Gerade die Frage nach „pleasure“ beschäftige immer auch die Psycholog_innen, wenn über Literatur nachgedacht wird. Doch mehr als das: Es werden Motive, Wünsche, Emotionen, Erwartungen und Überzeugungen anhand von Literatur untersucht. Selbst wenn diese Dinge im Rahmen der Untersuchung von schreibenden Schreiberlingen oder lesenden Lesern interessante Ergebnisse zutage fördern mögen, stellt Lamarque die Frage (Kapitel 10), ob sie eine Rolle in der Betrachtung und Bewertung von Literatur spielen sollten. Seine Antwort fällt klar negativ aus: „they do not and […] should not, at least if literary criticism is to retain its focus on literature as art.“ (185) Damit erteilt Lamarque der Betrachtung der Psyche von Autor_innen eine Absage (was weitgehend Konsens in der modernen Literaturwissenschaft ist), aber er verlangt auch, eine Reduktion auf rezeptionsästhetische Fragen außen vor zu lassen, denn, beide Perspektiven würden in Bezug auf die Frage nach dem, was Literatur ist und was sie wertvoll macht, nicht weiterhelfen. Schließlich geht es beispielsweise bei der Betrachtung von Emotionen innerhalb von Literatur um Emotionen, die zu einem Werk gehören, zum Beispiel zu einer anrührenden Duinenser Elegie von Rainer Maria Rilke, zu den Figuren innerhalb eines Textes (etwa die Verzweiflung von Kleists Kohlhaas), zu einem impliziten Erzähler (in Kleists Der Findling), zu einer bestimmten Szene (in Kleists Das Erdbeben in Chili und der Idyllszene im Mittelteil). Autor_innen und Leser_innen mögen Emotionen haben, während sie produzieren und rezipieren, doch das hält Lamarque, – meiner Meinung nach zu vereinfachend – für schlicht kontingent und – diesmal aber richtigerweise – für irrelevant für den Wert von Literatur. Lamarque rundet sein Buch daher nochmal mit einem Plädoyer ab: „Critical practice is concerned with literary works of art, how they work, what they achieve, what values they exemplify. Responding to a literary work as literature is distinctive, broadly normative, activity.“ (199)
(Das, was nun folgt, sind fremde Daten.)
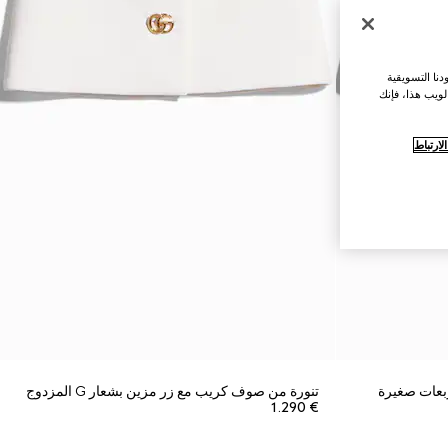
نا التسويقية
لويب هذا، فإنك
ارتباط
بعات صغيرة
تنورة من صوف كريب مع زر مزين بشعار G المزدوج
€ 1.290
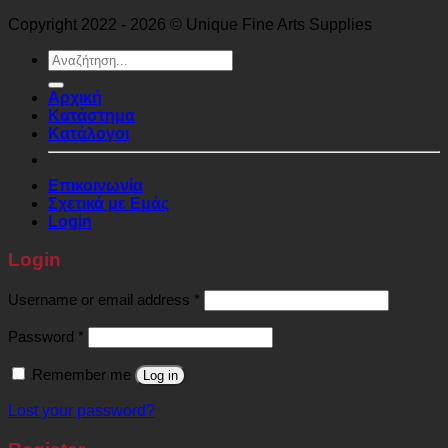
Copyright 2022 - 2026 © Unique Fine Arts Supplies
Search
for:
Αρχική
Κατάστημα
Κατάλογοι
Επικοινωνία
Σχετικά με Εμάς
Login
Login
Required
Username or email address
*
Required
Password
*
Remember me
Log in
Lost your password?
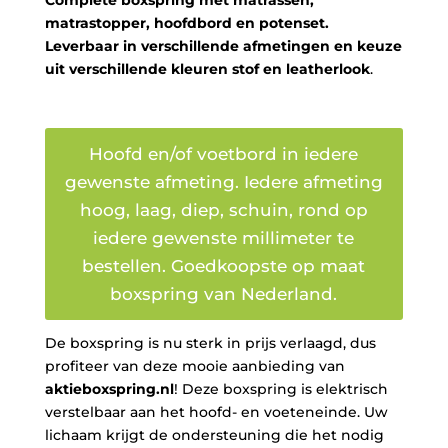
matrastopper, hoofdbord en potenset.
Leverbaar in verschillende afmetingen en keuze
uit verschillende kleuren stof en leatherlook
.
Hoofd en/of voetbord in iedere
gewenste afmeting. Iedere afmeting
hoog, laag, diep, schuin, rond op
iedere gewenste millimeter te
bestellen. Goedkoopste op maat
boxspring van Nederland.
De boxspring is nu sterk in prijs verlaagd, dus
profiteer van deze mooie aanbieding van
aktieboxspring.nl
! Deze boxspring is elektrisch
verstelbaar aan het hoofd- en voeteneinde. Uw
lichaam krijgt de ondersteuning die het nodig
Schlussendlich bleibt festzuhalten, dass Lamarque mit The Opacity of Narrative ein klares und erhellendes Werk über Literatur und Narrationen sowie einigen damit verbundenen drängenden Fragen gelungen ist. Zunächst mögen die Querverweise auf spätere Kapitel sowie die häufigen Wiederholungen von Theorieteilen verwundern. Zudem ist es nicht ganz nachvollziehbar, warum das Buch nicht The Opacity of Literature getauft wurde, spricht Lamarque doch häufig von Literatur an sich, um dann erst auf Narrationen einzugehen (während andere Kapitel direkt von Narrationen ausgehen). Doch diese inhaltlich nur leichte Schiefstellung verdirbt nicht den Eindruck, dass Lamarque alles in allem ein Werk vorlegt, das sich zur grundsätzlichen Beschäftigung mit den Fragen der Philosophie der Literatur und zur Einarbeitung in einige literaturphilosophische Fragestellungen innerhalb der Narratologie durchweg vorzüglich eignet – ob man ihm nun zustimmt oder nicht.

Literatur

Bruner Jerome. „The Narrative Construction of Reality.“ Critical Inquiry 18.1 (1991), 1–21.
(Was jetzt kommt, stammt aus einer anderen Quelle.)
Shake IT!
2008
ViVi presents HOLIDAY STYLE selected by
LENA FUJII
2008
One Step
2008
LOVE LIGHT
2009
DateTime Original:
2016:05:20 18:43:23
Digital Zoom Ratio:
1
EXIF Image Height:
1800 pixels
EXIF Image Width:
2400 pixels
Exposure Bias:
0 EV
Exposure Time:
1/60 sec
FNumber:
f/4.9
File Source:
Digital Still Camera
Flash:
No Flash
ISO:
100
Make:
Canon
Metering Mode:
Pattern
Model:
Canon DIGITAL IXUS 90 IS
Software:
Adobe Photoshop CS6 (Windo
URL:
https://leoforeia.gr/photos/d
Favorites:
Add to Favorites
Bruner Jerome. „Life as narrative.“ Social Research 71.3 (2004), 691–710.

Elgin, Catherine Z. „Die kognitiven Funktionen der Fiktion.“ In Kunst denken, hg. von Alex Burri und Wolfgang Huemer, 77–90. Paderborn: mentis, 2007.

Gabriel, Gottfried. Fiktion und Wahrheit. Eine semantische Theorie der Literatur. Stuttgart-Bad Cannstatt: Frommann-Holzboog, 1975.

Gaut, Berys. Art, Emotion and Ethics. Oxford: Oxford University Press, 2007.